=== INPUT DATA ===

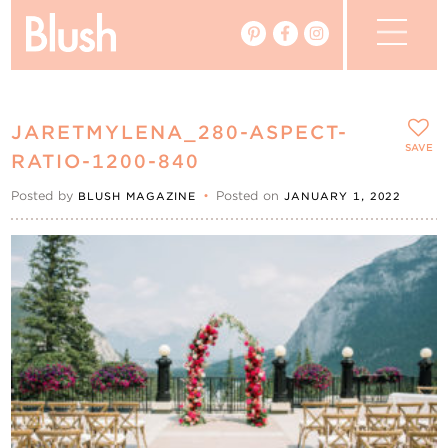
The Blog
JARETMYLENA_280-ASPECT-
The Magazine
SAVE
RATIO-1200-840
Posted by
•
Posted on
BLUSH MAGAZINE
JANUARY 1, 2022
Real Weddings
Vendors
Events
My Favourites
My Account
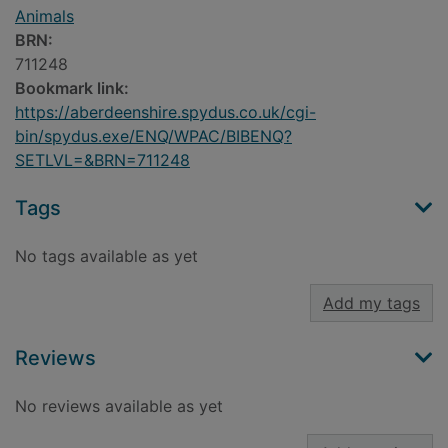
Animals
BRN:
711248
Bookmark link:
https://aberdeenshire.spydus.co.uk/cgi-
bin/spydus.exe/ENQ/WPAC/BIBENQ?
SETLVL=&BRN=711248
Tags
No tags available as yet
Add my tags
Reviews
No reviews available as yet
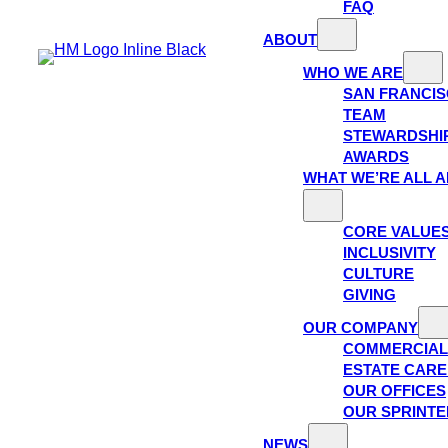
FAQ
ABOUT
WHO WE ARE
SAN FRANCI
TEAM
STEWARDSHI
AWARDS
WHAT WE’RE ALL 
CORE VALUE
INCLUSIVITY
CULTURE
GIVING
OUR COMPANY
COMMERCIAL
ESTATE CAR
OUR OFFICES
OUR SPRINTE
NEWS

===

[WHAT THE EXERCISE ASKS]: Once the pictures are dropped, please print every remaining line of the material verbatim.

[SOLUTION BELOW]:
The Blog
JARETMYLENA_280-ASPECT-
The Magazine
SAVE
RATIO-1200-840
Posted by
•
Posted on
BLUSH MAGAZINE
JANUARY 1, 2022
Real Weddings
Vendors
Events
My Favourites
My Account
Animals
BRN:
711248
Bookmark link:
https://aberdeenshire.spydus.co.uk/cgi-
bin/spydus.exe/ENQ/WPAC/BIBENQ?
SETLVL=&BRN=711248
Tags
No tags available as yet
Add my tags
Reviews
No reviews available as yet
FAQ
ABOUT
WHO WE ARE
SAN FRANCI
TEAM
STEWARDSHI
AWARDS
WHAT WE’RE ALL 
CORE VALUE
INCLUSIVITY
CULTURE
GIVING
OUR COMPANY
COMMERCIAL
ESTATE CAR
OUR OFFICES
OUR SPRINTE
NEWS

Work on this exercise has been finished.